Water Conservation at Home
Kern County residents can do much to conserve water in their homes.
Here are some easy conservation tips:
- Turn off water when brushing your teeth.
- Don’t use the toilet as a trash can.
- Install a low-flow showerhead, then take only 5-minute showers or 3-inch baths.
- Replace your toilet with a water saving ultra-low flush model. This can save up to 14,000 gallons of water per year!
- Fix all leaky toilets, faucets and pipes.
- Flush toilets and use garbage disposals only when necessary.
- Turn off the water when shaving and lathering in the shower.
- Run only full loads in dishwashers and washing machines.
- Keep a pitcher of water in the refrigerator instead of running it at the tap until it cools.
- Use a brush and a bowl full of water, instead of running water over fruits and vegetables.
- If buying a new washing machine, buy a front loading washer; these use 1/3 less water than top loaders.
- Don’t over water garden plants and the lawn. Deep soak garden once weekly rather than sprinkle lightly several times a week.
- Water evening or morning to prevent rapid evaporation during heat of day.
- Plant drought-resistant plants in the yard.
- When you wash your car…use a bucket of water.

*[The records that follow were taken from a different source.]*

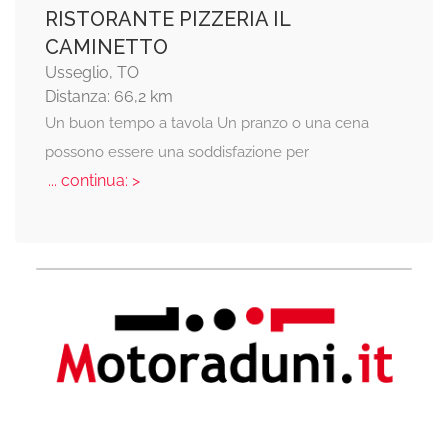
RISTORANTE PIZZERIA IL
CAMINETTO
Usseglio, TO
Distanza: 66,2 km
Un buon tempo a tavola Un pranzo o una cena
possono essere una soddisfazione per
... continua: >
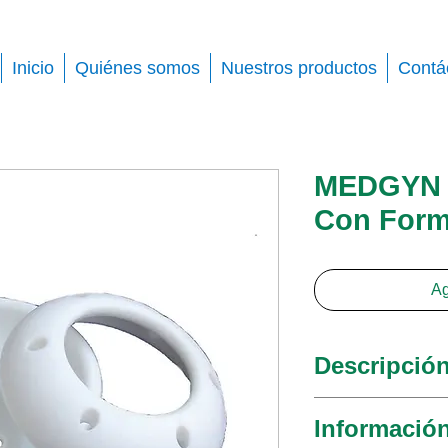
Inicio
Quiénes somos
Nuestros productos
Contá
MEDGYN P
Con Form
Ag
Descripció
El pesario de c
Informació
una membrana d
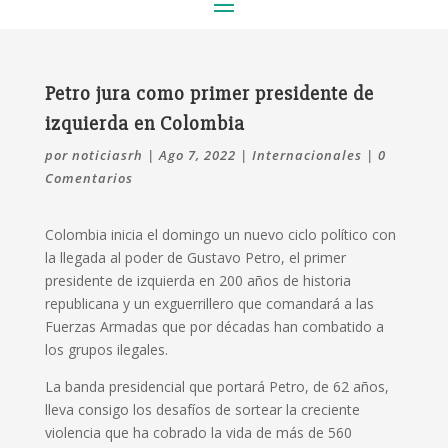
Petro jura como primer presidente de
izquierda en Colombia
por
noticiasrh
|
Ago 7, 2022
|
Internacionales
|
0
Comentarios
Colombia inicia el domingo un nuevo ciclo político con
la llegada al poder de Gustavo Petro, el primer
presidente de izquierda en 200 años de historia
republicana y un exguerrillero que comandará a las
Fuerzas Armadas que por décadas han combatido a
los grupos ilegales.
La banda presidencial que portará Petro, de 62 años,
lleva consigo los desafíos de sortear la creciente
violencia que ha cobrado la vida de más de 560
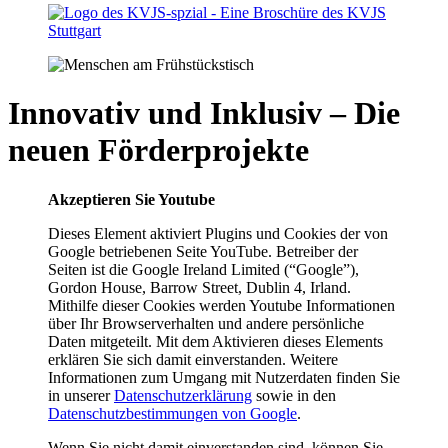
Innovativ und Inklusiv – Die
neuen Förderprojekte
Akzeptieren Sie Youtube
Dieses Element aktiviert Plugins und Cookies der von
Google betriebenen Seite YouTube. Betreiber der
Seiten ist die Google Ireland Limited (“Google”),
Gordon House, Barrow Street, Dublin 4, Irland.
Mithilfe dieser Cookies werden Youtube Informationen
über Ihr Browserverhalten und andere persönliche
Daten mitgeteilt. Mit dem Aktivieren dieses Elements
erklären Sie sich damit einverstanden. Weitere
Informationen zum Umgang mit Nutzerdaten finden Sie
in unserer
Datenschutzerklärung
sowie in den
Datenschutzbestimmungen von Google
.
Wenn Sie nicht damit einverstanden sind, können Sie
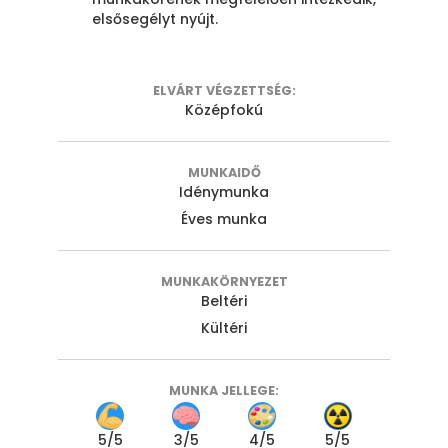
elsősegélyt nyújt.
ELVÁRT VÉGZETTSÉG:
Középfokú
MUNKAIDŐ
Idénymunka
Éves munka
MUNKAKÖRNYEZET
Beltéri
Kültéri
MUNKA JELLEGE:
5
/5
3
/5
4
/5
5
/5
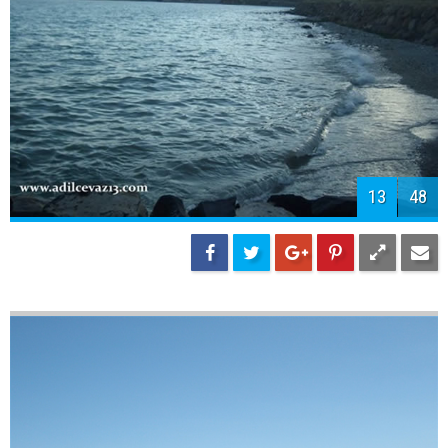
15
48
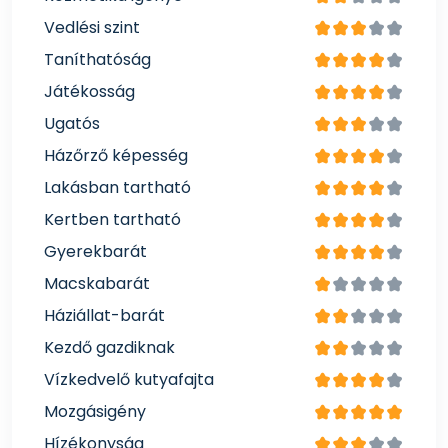
Vedlési szint
Taníthatóság
Játékosság
Ugatós
Házőrző képesség
Lakásban tartható
Kertben tartható
Gyerekbarát
Macskabarát
Háziállat-barát
Kezdő gazdiknak
Vízkedvelő kutyafajta
Mozgásigény
Hízékonyság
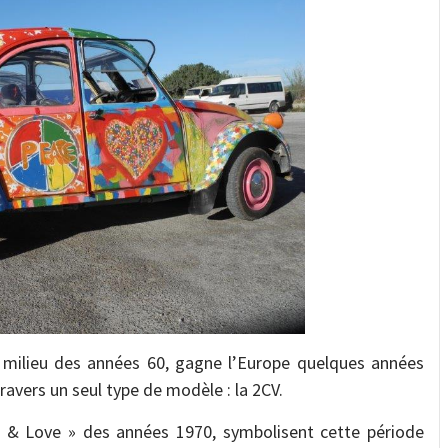
 milieu des années 60, gagne l’Europe quelques années
travers un seul type de modèle : la 2CV.
e & Love » des années 1970, symbolisent cette période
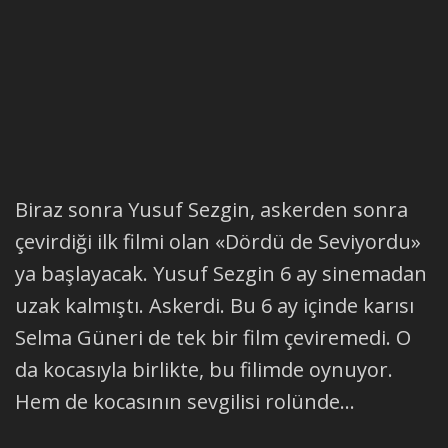
Biraz sonra Yusuf Sezgin, askerden sonra
çevirdiği ilk filmi olan «Dördü de Seviyordu»
ya başlayacak. Yusuf Sezgin 6 ay sinemadan
uzak kalmıştı. Askerdi. Bu 6 ay içinde karısı
Selma Güneri de tek bir film çeviremedi. O
da kocasıyla birlikte, bu filimde oynuyor.
Hem de kocasının sevgilisi rolünde...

- Use a nozzle on your hose which can be shut off or adjusted to a fine spray.
- Use a broom or rake rather than a hose to remove leaves and debris from driveway, walk, patio, and pool decks.
- Cover swimming pool to slow down evaporation of water from it.
- Use a car wash which recycles water, or wash car at home.
- Wash your car with bucket, sponge, and a hose with a shut-off valve.
- Target water to plants that show signs of moisture stress. Plants will turn a gray-green color or wilt when they need water.
- Water the root zone of the plant instead of the foliage. This saves water and reduces diseases..
- Water deeply. Light, frequent watering causes shallow rooting and increases the need for water.
- Use drip irrigation and micro-sprays when possible. They use 30 to 50 percent less water than sprinklers.
- In-ground system users should have a regular system audit performed by a professional who will inspect for leaks and other problems and recommend new water-saving equipment. Rain sensors, soil moisture sensors, evapotranspiration controllers and new efficient rotors and spray heads are examples of new technologies.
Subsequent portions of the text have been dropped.